Your assignment —
From the entries that follow, pick out all lines holding "role".

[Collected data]
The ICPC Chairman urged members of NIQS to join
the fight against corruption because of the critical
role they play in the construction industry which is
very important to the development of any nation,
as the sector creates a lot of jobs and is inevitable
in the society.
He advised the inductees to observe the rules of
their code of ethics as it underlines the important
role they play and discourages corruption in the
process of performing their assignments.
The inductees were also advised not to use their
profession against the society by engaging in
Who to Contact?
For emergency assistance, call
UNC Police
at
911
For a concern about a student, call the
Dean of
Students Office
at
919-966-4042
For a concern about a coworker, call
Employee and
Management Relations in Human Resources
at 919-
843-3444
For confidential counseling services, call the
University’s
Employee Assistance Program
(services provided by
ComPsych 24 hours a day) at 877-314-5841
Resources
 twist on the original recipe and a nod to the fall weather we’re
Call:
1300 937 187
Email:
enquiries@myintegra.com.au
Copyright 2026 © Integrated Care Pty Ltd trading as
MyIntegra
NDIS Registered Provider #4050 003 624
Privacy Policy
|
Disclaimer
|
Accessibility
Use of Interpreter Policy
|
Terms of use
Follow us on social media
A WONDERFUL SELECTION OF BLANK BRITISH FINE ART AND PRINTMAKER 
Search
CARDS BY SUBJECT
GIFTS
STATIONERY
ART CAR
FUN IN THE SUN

* * *

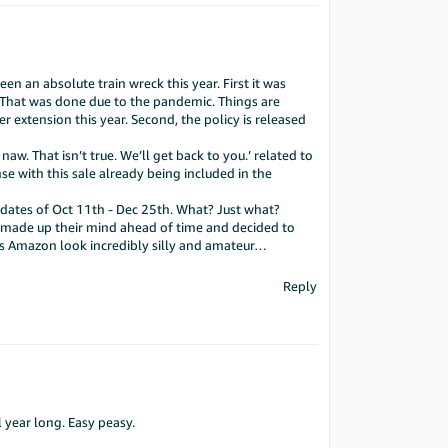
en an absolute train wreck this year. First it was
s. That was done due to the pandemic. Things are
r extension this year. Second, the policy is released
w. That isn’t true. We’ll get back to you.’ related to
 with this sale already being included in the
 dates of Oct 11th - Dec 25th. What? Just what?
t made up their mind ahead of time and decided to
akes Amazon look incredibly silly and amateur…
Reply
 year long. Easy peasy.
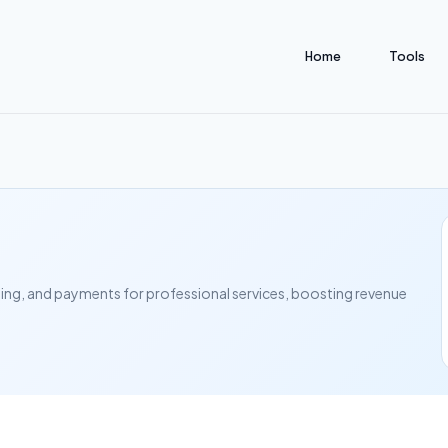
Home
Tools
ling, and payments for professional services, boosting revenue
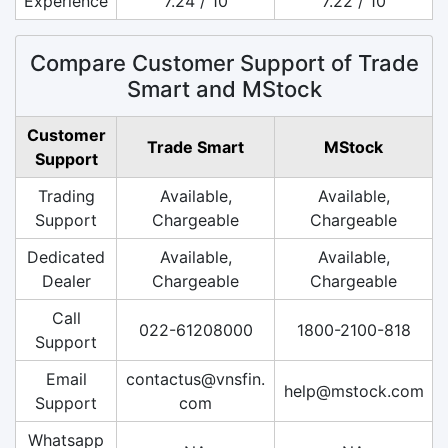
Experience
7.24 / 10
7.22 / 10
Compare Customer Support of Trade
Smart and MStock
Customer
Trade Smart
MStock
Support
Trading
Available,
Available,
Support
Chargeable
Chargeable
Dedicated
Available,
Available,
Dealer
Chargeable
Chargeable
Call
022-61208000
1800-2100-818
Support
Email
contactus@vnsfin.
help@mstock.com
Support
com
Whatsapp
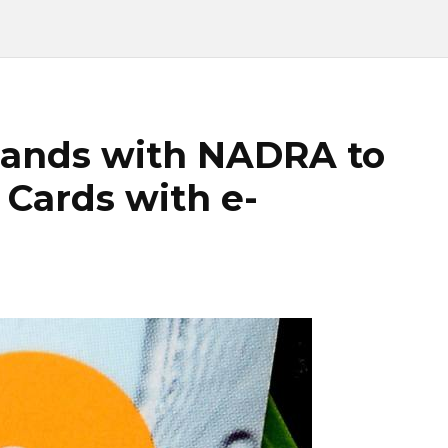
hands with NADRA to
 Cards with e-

Worked solution —
role they play in the construction industry which is
role they play and discourages corruption in the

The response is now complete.